A great deal of Kumar’s drive comes from these hopeful possibilities that he talks about. He is optimistic that Premier Daniel Andrew’s record work of making Tafe funding free will benefit young people, that a lot of work such as North East link, metro tunnel, larger deployment of police force etc., will favour a good result. “This election will be competitive but that is the beauty of democracy. It is fun when there is a challenge. I am trying my best.”
Kumar has the support of his wife, his brother and his entire family, friends and volunteers. As Chair of Subcontinent Friends of Labor, he says there is a big support base there too. “Those who are not interested in politics are eager to help too. Even for the leaflets, the community is coming forward to help. I am getting funding from Indian and South Asian communities. I feel grateful and I feel every leaflet should be used wisely because people’s money is involved.”
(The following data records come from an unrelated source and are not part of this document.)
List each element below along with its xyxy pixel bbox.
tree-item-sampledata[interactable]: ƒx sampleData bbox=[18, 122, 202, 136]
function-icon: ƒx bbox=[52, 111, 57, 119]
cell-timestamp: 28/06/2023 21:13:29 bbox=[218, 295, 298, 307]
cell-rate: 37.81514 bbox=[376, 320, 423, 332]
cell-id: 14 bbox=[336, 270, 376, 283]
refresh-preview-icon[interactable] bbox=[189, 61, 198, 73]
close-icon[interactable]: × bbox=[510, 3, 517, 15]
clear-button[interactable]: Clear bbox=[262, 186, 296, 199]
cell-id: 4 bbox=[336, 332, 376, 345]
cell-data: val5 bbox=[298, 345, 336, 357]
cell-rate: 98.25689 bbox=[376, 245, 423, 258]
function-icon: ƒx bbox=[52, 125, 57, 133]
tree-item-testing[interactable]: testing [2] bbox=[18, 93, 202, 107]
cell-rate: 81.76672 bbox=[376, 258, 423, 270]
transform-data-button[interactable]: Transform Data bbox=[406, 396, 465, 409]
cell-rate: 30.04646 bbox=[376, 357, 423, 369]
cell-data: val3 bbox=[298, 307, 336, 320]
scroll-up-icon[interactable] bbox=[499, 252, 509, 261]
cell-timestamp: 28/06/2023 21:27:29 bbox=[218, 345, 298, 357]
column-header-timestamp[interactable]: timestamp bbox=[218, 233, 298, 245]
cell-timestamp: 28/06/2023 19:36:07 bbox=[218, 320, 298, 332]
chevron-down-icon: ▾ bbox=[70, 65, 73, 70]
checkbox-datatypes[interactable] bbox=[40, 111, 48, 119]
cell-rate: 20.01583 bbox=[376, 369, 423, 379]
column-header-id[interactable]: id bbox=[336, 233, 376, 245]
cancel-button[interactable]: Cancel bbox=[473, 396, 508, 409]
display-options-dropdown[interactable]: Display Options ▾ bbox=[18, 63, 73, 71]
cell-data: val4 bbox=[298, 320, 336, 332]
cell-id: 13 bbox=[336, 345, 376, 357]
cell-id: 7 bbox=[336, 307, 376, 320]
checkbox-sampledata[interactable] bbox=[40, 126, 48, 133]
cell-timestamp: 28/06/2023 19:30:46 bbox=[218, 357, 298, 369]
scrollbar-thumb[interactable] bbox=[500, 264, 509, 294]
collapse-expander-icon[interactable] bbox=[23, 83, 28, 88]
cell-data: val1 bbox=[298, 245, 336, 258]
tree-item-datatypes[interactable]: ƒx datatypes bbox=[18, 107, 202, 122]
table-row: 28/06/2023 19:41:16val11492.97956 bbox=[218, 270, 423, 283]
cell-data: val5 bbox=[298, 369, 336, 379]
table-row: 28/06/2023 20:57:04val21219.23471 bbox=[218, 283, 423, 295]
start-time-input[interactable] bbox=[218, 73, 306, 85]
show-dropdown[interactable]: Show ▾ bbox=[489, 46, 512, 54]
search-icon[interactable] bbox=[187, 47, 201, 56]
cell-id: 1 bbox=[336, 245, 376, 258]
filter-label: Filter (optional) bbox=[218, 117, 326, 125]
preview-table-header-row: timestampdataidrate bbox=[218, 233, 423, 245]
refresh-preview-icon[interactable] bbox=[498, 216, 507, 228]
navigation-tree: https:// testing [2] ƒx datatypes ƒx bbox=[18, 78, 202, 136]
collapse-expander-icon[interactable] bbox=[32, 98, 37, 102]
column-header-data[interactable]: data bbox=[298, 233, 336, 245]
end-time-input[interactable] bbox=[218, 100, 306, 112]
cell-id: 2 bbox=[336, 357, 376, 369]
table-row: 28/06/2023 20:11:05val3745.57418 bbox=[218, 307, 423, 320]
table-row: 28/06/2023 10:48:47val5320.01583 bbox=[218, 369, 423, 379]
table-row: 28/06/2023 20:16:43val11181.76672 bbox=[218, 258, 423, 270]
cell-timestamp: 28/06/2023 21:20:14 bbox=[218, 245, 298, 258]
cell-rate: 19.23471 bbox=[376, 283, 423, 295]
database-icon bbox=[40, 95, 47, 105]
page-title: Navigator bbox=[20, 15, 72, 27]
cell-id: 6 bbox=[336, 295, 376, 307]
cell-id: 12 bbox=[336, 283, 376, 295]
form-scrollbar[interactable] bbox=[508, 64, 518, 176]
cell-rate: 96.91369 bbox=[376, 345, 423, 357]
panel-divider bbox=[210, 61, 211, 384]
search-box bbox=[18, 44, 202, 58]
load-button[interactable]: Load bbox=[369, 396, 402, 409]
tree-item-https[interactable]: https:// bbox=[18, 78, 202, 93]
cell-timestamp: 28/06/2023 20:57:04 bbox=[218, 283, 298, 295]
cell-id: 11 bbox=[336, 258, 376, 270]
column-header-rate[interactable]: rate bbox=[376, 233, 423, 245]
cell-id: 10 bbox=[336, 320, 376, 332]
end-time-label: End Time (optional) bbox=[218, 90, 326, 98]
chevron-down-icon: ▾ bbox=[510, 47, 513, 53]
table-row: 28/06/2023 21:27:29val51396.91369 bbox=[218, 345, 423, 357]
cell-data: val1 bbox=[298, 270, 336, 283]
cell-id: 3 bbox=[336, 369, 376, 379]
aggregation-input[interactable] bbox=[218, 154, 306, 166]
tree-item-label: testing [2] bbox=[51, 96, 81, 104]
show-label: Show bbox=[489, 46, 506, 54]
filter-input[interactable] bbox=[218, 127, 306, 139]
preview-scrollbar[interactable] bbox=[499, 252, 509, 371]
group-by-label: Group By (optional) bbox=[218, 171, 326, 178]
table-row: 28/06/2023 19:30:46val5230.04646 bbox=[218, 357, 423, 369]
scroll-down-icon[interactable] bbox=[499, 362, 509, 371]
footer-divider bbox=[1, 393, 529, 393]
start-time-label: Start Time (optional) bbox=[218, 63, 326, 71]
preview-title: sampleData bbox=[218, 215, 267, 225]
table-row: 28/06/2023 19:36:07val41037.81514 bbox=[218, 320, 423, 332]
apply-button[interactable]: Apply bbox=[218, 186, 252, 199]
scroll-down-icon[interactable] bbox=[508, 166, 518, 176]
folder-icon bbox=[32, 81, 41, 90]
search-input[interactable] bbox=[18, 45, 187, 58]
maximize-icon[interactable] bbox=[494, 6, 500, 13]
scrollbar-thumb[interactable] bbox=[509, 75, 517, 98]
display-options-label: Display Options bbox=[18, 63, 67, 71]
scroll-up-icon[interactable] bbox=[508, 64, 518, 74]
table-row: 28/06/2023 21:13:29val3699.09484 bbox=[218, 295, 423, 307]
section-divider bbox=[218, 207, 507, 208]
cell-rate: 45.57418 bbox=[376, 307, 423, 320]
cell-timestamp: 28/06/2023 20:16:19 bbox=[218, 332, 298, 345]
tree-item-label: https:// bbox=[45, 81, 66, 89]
Asked if he has ever encountered racism in politics, Kumar says, “If I had to think along those lines I wouldn’t have stood for elections. In this world there, is always preferences over fairness. That creates an obstacle for talented and hardworking people,” adding, “We can’t change colour and we don’t need to change, we need to act and do good things. Colour does not make quality or character; they come from hard work and creativity. We need to do good things for Australia as a country and, at the same time, maximise migrant presence in more policy levels and ask for more inclusion of diversity. The progress of democracy is incomplete without inclusion of diversity. We are politically backward, so let’s move forward.”
As someone in the public life, Kumar is aware of shallow politics where people take photos just to use in social media. But politics, says Kumar, has to be understood and, importantly, one has to understand people. “People have expectations of you, so you have to show your leadership. Not everyone is educated and sometimes the educated are egoistic. Being a leader it is important to be inspired, understand the different policies and the challenges in Victoria and Australia.”
In 2018, does it still seem a long road to persuade the larger population to trust their way of life and their security to a leader who is a migrant? Kumar says he is OK to lose but he wants his hard work and commitment to do the talking.